Christopher Borrelli of The Blade describes ferret-legging as a "remarkable" sport in which you get "more agony of defeat than thrill of victory," and Louis Mahoney of the Richmond Times-Dispatch said it is "sure to bring a laugh." Cracked listed it as the fifth "most baffling" sport in the world. The Atlanta Journal's Scott Bernarde commented that anyone who has tried ferret-legging "will agree that falling off a mountain isn't all that bad." American sportswriter Rick Reilly of ESPN tried ferret-legging as part of his quest to find "the world's dumbest sport" for a book published in 2010.

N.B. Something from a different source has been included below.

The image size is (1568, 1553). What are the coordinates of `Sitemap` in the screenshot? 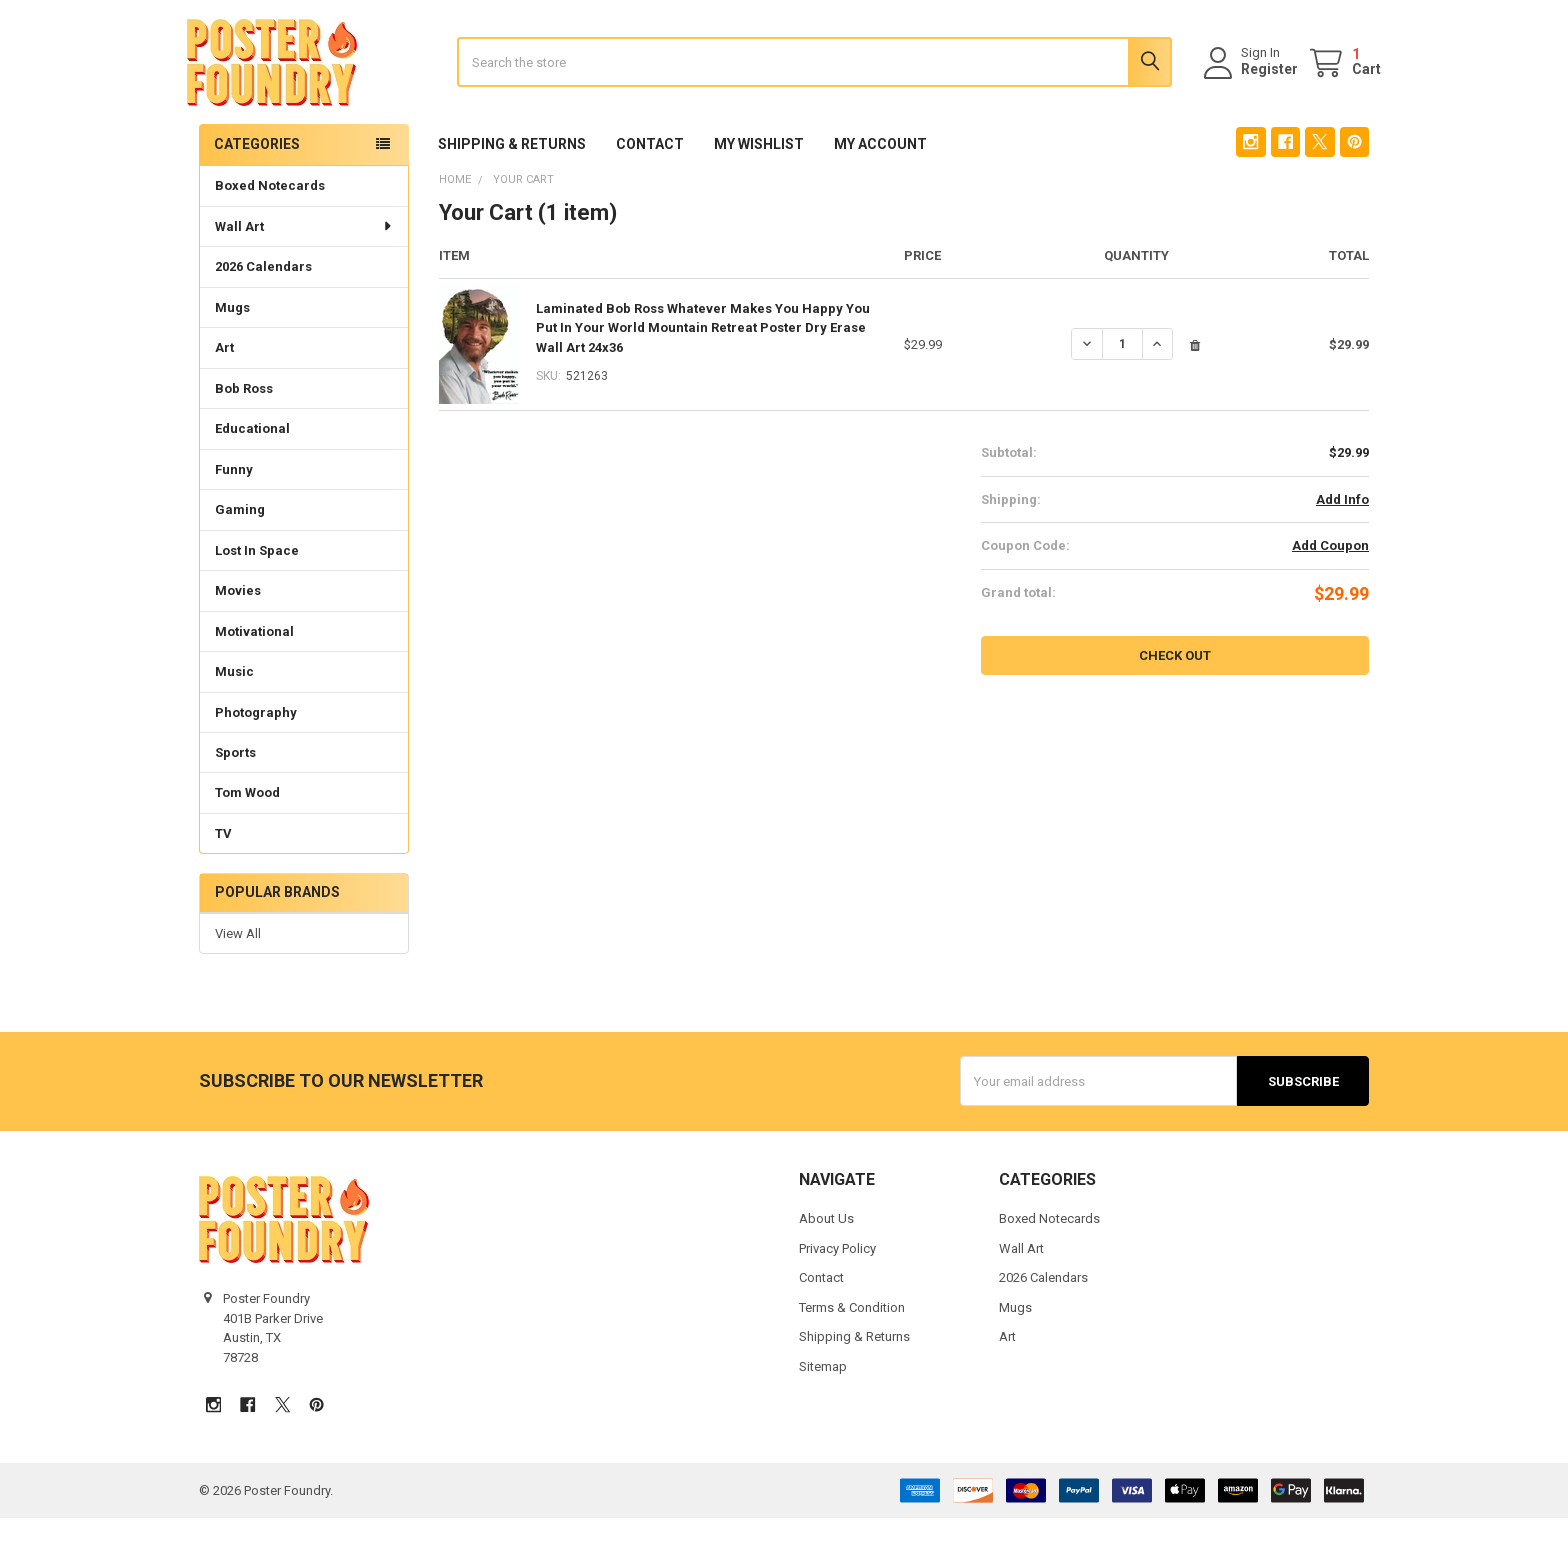 It's located at (823, 1401).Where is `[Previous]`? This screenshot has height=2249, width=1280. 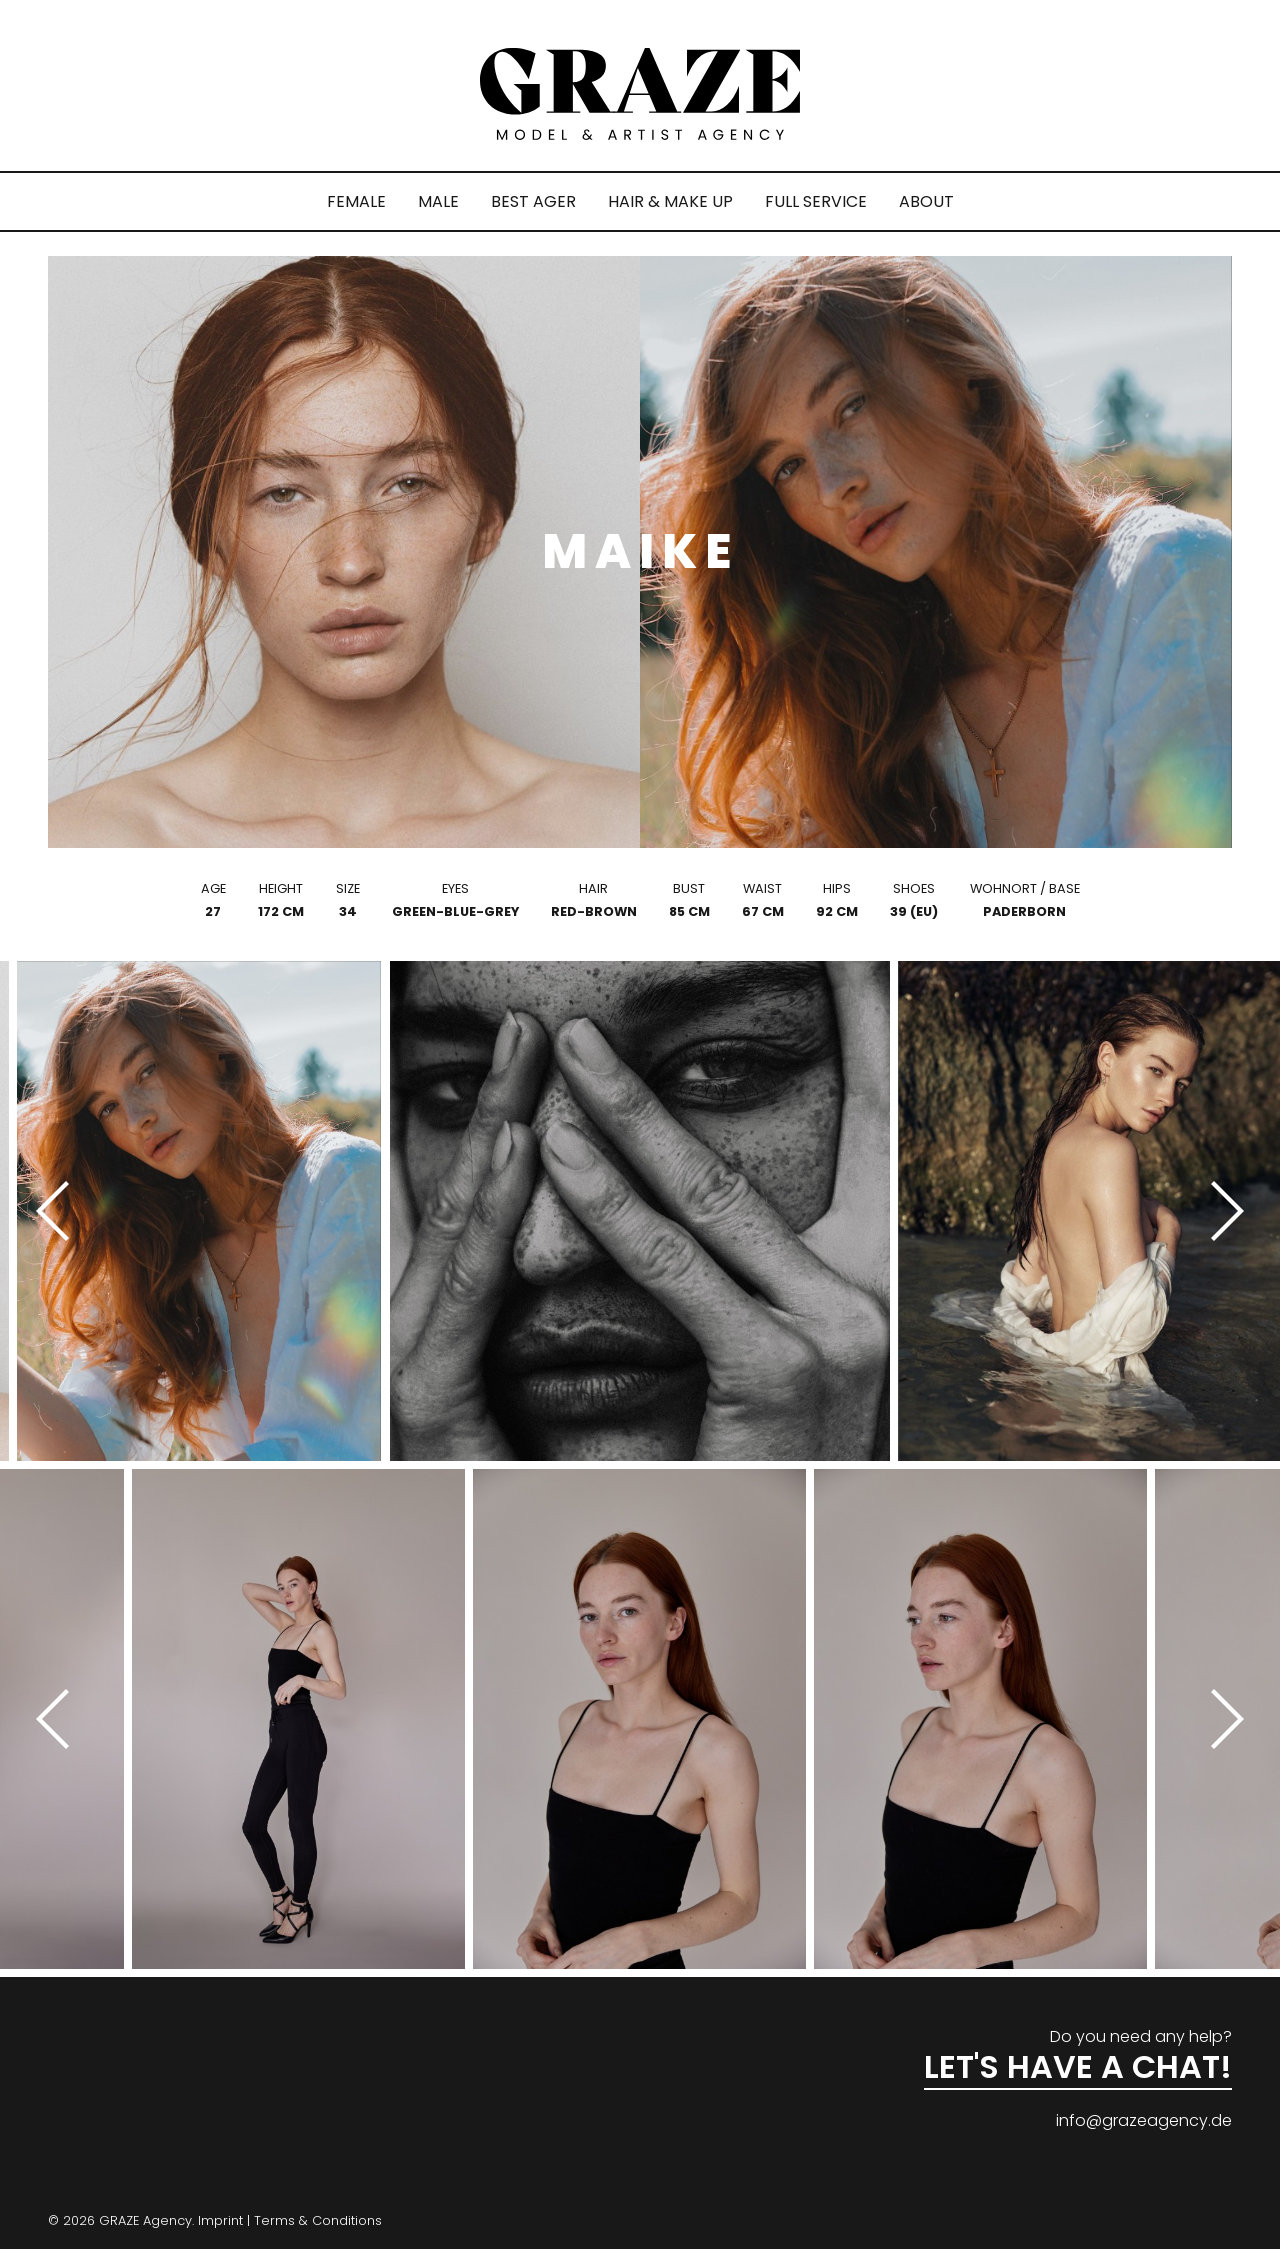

Mellor made a brief appearance in the 1976 television documentary presented by actor and wrestler Brian Glover entitled It's no joke living in Barnsley, in which he demonstrated ferret-legging. During his appearance on The Tonight Show with Jay Leno in May 1996, actor Paul Hogan (Crocodile Dundee) spent much of the interview with Leno talking about ferret-legging, which he identified as "a new Australian Olympics event." In November 1992, the J. Walter Thompson advertising firm produced television commercials for the California State Lottery that compared keno with ferret-legging. One of the commercials concludes that keno "as you can imagine, is lots better than a ferret in your trousers."